Bernard Cornwell – 1803 09 Sharpe’s Triumph

“The 778th,” Dodd said again, and Joubert stood in his stirrups to gaze at the distant sight of the Scottish regiment emerging from low ground to advance against the Mahratta line.

“And no support for them?” Dodd asked, puzzled, and he had begun to think that Boy Wellesley had blundered very badly, but just then he saw the sepoys coming from the valley. The attacking line looked very thin and frail, and he could see men being snatched backwards by the artillery fire.

“Why won’t they come here?” he asked petulantly.

“They are, Monsieur,” Joubert answered, and pointed eastwards.

Dodd turned and stared.

“Praise God from Whom all blessings flow,” he said softly.

“The fools!” For the enemy was not just coming towards Dodd’s position, but approaching in a column of half companies. The enemy infantry had suddenly appeared at the upper edge of the gully, but on Dodd’s side of that obstacle, and it was clear that the redcoats must have wandered far out of their position for they were a long way from the rest of the attacking British infantry. Better still, they had not deployed into line. Their commander must have decided that they would make better progress if they advanced in column and doubtless he planned to deploy into line when he launched his attack, but the men showed no sign of deploying yet.

Dodd aimed his telescope and was momentarily puzzled. The leading half company were King’s troops in red jackets, black shakoes and white trousers, while the forty or fifty men of the half company behind were in kilts, but the other five half companies were all sepoys of the East India Company.

“It’s the picquets of the day,” he said, suddenly understanding the strange formation. He heard a shout as a gun captain ordered his cannon to be levered around to take aim at the approaching men, and he hurriedly shouted to his gunners to hold their fire.

“No one’s to fire yet, Joubert,” Dodd ordered, then he spurred his horse northwards to the village.

The infantry and gunners defending the village of Assaye were not under Dodd’s command, but he issued them orders anyway.

“You’re to hold your fire,” he snapped at them, ‘hold your fire. Wait! Wait!” Some of the Goanese gunners spoke a little English, and they understood him and passed the order on. The Rajah’s infantry, on the mud walls above the guns, were not so quick and some of those men opened fire on the distant redcoats, but their muskets were far outranged and Dodd ignored them.

“You fire when we fire, understand?” he shouted at the gunners, and some of them understood what he was doing, and they grinned approval of his cunning.

He spurred back to the Cobras. A second British formation had appeared a hundred paces behind the picquets. This second unit was a complete battalion of redcoats advancing in line and, because marching an extended line across country was inevitably slower than advancing in a column of half companies, they had fallen behind the picquets who, in sublime disregard of Assaye’s waiting defenders, continued their progress towards the cactus hedge. It seemed to be an isolated attack, far from the clamour in the south that Dodd now ignored. God had given Dodd a chance of victory and he felt the excitement rise in him. It was bliss, pure bliss. He could not lose. He drew the elephant-hilled sword and, as if to give thanks, kissed the steel blade.

The leading half company of picquets had reached the thorn hedge and there they had checked, at last unwilling to continue their suicidal progress towards the waiting Mahrattas. Some artillery from further up the line, wrhich did not lie under Dodd’s control, had opened fire on the column, but the white-coated Mahratta forces immediately to the front of the column were silent and the picquets’ commanding officer seemed encouraged by that and now urged his men onwards.

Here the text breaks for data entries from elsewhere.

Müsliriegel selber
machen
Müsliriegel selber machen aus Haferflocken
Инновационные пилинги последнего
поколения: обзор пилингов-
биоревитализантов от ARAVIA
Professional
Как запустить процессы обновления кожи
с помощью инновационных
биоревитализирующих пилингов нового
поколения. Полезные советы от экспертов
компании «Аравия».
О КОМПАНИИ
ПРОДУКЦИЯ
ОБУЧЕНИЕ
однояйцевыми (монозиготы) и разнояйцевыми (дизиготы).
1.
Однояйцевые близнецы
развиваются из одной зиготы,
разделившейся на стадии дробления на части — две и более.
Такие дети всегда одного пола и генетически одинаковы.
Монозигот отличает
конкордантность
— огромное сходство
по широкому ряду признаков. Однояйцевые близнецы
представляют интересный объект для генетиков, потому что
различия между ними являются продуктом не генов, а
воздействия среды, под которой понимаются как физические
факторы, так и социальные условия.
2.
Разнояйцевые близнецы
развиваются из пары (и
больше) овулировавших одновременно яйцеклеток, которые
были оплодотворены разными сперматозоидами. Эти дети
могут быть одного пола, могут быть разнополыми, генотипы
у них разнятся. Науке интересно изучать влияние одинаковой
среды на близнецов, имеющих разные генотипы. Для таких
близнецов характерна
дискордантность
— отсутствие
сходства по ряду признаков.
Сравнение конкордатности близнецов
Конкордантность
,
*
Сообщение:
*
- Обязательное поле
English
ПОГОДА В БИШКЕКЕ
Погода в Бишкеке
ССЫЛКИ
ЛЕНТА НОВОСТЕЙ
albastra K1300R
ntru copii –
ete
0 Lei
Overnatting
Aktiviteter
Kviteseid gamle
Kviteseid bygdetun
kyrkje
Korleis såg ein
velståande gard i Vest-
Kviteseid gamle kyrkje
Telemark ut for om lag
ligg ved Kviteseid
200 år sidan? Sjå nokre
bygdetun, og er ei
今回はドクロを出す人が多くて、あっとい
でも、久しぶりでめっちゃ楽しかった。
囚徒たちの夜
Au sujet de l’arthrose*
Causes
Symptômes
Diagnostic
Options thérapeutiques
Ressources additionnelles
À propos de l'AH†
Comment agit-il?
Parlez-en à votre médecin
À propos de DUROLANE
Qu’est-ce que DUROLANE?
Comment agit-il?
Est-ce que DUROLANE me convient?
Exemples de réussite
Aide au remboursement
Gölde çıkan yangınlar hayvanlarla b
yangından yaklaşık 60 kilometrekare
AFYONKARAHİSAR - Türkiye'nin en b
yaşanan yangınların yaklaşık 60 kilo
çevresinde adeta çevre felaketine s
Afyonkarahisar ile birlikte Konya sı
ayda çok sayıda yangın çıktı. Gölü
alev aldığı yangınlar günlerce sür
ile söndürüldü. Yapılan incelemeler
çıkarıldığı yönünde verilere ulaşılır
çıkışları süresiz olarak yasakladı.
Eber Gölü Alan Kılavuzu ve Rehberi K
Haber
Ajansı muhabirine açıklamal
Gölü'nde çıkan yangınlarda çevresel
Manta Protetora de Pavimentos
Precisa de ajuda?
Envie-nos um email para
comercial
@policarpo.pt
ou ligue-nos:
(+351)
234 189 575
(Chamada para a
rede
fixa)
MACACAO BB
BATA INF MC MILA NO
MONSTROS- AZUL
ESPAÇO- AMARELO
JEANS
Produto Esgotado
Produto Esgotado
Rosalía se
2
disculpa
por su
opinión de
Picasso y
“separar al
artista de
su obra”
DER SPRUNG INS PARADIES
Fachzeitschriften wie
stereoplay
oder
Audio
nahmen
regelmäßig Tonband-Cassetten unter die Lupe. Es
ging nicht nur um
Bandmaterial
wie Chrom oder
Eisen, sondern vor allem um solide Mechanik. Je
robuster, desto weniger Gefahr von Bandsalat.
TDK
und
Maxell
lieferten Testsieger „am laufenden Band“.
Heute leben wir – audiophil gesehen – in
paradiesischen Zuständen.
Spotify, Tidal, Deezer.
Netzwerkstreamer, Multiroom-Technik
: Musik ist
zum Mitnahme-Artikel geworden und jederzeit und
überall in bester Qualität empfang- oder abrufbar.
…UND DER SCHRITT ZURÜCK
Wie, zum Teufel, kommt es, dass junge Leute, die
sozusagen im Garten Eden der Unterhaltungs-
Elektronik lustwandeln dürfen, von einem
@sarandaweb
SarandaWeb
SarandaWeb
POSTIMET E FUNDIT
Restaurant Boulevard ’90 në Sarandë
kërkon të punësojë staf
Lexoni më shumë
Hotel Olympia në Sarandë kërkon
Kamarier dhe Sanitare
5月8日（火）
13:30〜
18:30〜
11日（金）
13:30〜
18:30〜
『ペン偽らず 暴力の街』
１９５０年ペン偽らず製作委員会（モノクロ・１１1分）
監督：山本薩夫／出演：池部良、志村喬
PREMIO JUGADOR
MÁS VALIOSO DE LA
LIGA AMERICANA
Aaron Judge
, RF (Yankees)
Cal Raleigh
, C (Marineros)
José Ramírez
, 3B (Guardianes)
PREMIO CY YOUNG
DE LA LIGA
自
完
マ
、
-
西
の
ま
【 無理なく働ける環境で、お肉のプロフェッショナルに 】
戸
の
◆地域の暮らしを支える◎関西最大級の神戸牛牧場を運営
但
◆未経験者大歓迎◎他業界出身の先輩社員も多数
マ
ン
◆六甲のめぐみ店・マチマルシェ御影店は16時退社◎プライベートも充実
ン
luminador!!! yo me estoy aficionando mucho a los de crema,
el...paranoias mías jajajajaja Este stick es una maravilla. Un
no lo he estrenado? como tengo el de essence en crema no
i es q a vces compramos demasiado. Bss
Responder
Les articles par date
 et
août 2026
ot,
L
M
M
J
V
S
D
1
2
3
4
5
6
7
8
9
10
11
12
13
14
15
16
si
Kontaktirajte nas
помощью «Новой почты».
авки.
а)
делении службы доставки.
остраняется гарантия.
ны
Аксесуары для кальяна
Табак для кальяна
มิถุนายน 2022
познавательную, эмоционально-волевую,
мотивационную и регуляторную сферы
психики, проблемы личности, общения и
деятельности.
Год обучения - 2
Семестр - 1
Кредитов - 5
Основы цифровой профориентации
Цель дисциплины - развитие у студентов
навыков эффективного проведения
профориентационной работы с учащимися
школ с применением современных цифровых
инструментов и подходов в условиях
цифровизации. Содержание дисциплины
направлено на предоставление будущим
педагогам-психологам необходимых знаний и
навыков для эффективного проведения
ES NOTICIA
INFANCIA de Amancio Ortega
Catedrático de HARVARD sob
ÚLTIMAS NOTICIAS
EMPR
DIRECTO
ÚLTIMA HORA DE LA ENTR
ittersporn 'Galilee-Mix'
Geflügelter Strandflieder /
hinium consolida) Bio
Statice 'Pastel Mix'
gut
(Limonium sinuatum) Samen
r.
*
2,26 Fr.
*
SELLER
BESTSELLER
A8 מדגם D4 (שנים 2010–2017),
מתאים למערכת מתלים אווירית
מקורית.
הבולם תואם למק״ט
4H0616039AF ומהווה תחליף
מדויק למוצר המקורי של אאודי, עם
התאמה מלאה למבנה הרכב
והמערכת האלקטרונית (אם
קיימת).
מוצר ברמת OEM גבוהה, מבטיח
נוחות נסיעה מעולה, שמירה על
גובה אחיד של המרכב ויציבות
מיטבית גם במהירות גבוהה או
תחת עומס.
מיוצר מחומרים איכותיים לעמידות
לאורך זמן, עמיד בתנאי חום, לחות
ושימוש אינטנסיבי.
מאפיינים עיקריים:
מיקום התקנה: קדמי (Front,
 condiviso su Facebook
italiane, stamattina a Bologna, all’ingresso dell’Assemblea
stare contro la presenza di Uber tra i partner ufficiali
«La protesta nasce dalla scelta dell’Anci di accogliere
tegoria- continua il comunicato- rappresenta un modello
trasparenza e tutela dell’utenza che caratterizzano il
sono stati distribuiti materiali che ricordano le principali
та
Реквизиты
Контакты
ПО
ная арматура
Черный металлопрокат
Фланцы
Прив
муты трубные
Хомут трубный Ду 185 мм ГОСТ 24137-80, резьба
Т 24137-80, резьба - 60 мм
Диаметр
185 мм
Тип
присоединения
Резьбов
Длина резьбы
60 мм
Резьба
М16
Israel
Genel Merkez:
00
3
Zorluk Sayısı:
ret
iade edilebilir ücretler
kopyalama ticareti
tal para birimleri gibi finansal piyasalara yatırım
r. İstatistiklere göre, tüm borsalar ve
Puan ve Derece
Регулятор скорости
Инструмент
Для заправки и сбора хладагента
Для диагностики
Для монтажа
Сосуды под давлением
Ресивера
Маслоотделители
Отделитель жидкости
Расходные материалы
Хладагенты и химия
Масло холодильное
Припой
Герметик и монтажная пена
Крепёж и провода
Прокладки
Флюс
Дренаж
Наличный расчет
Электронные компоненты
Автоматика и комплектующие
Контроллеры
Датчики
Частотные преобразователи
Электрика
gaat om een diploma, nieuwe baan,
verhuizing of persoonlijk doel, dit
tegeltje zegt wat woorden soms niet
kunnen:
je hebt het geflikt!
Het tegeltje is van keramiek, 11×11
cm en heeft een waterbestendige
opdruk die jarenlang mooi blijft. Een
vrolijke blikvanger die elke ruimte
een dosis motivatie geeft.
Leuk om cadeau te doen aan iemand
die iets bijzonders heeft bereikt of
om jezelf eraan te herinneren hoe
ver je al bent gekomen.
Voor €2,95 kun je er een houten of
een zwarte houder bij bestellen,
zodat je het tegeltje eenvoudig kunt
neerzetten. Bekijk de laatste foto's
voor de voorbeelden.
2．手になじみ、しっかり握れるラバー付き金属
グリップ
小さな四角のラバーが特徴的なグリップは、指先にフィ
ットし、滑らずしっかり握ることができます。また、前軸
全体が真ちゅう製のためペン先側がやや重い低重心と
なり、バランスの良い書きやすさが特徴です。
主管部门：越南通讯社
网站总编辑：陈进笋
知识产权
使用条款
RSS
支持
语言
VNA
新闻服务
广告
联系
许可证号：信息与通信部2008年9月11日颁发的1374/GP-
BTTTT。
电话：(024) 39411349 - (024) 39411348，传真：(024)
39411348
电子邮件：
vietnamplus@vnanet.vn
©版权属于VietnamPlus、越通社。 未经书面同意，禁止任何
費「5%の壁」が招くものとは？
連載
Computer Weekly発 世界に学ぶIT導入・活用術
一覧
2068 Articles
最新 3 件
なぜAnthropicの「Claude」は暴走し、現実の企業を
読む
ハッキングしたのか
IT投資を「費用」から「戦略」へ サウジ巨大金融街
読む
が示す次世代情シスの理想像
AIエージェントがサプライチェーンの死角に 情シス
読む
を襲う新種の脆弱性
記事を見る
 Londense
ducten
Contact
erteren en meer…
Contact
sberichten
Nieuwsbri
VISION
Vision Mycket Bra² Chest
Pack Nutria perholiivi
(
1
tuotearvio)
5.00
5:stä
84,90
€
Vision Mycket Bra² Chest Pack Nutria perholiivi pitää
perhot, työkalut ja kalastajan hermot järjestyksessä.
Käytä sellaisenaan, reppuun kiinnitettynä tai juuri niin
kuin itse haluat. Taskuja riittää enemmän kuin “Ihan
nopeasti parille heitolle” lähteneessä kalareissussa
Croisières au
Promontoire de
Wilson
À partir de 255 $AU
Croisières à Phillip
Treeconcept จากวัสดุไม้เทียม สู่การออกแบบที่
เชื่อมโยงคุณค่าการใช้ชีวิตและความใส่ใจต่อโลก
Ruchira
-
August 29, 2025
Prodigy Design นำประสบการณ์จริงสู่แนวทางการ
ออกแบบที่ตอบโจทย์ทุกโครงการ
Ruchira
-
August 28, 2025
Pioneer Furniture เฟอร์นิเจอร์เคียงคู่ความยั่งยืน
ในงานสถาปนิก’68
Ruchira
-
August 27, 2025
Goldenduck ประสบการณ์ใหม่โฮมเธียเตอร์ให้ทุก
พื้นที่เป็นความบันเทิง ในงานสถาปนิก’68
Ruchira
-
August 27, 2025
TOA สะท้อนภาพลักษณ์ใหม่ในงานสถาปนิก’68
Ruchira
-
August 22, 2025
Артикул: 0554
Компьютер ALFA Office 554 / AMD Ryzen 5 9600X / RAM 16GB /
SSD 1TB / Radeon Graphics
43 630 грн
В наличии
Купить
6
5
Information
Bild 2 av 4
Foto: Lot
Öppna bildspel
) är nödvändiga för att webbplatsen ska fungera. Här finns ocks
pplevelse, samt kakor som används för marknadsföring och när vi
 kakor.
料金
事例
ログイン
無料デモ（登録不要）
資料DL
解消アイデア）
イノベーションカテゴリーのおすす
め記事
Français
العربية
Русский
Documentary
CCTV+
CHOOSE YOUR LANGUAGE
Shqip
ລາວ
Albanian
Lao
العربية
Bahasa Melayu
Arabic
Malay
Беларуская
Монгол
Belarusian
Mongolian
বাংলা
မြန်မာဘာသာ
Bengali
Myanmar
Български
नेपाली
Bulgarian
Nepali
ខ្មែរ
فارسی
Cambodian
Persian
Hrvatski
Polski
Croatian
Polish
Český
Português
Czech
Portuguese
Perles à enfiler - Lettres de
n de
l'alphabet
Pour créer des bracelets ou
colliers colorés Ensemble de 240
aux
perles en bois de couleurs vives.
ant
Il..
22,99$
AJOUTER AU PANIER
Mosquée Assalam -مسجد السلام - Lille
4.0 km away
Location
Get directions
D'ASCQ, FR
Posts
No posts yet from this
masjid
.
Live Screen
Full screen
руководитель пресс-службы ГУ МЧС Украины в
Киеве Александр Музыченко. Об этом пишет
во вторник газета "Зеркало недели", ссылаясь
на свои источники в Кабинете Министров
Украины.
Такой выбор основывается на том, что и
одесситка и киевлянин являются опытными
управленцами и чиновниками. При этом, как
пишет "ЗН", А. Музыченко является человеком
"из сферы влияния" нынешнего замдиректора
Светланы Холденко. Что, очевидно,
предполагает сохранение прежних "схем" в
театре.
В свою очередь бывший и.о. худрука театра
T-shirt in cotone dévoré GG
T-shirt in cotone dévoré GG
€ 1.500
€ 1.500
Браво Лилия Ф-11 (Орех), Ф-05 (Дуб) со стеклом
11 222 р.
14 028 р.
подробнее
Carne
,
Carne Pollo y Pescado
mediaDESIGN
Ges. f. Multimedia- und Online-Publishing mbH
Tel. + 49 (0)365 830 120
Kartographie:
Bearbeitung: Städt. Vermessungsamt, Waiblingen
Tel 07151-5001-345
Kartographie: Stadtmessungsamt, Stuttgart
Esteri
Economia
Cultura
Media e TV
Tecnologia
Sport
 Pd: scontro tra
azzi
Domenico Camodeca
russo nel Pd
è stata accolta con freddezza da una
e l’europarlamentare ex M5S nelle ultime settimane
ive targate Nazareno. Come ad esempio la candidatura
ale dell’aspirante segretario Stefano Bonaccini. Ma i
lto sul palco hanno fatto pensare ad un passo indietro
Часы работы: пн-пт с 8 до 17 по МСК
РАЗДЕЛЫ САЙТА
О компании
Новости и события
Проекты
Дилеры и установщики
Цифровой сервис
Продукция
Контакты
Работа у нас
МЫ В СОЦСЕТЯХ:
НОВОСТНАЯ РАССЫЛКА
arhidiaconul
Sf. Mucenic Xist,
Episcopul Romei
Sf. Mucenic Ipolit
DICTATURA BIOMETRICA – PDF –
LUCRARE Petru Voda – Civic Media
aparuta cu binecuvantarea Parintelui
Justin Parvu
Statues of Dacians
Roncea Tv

“Why doesn’t he deploy?” Dodd asked no one, and prayed that they would not deploy, but as soon as the half company of kilted Highlanders had filed through a gap in the cactus thorn they began to spread out and Dodd knew his moment was close. But wait, he told himself, wait for more victims, and sure enough the sepoys pushed through the breaks in the hedge until all the picquets were in front of the cactus and their officers and sergeants began chivvying them forward onto the open pasture where there would be more space for the half companies to deploy into line.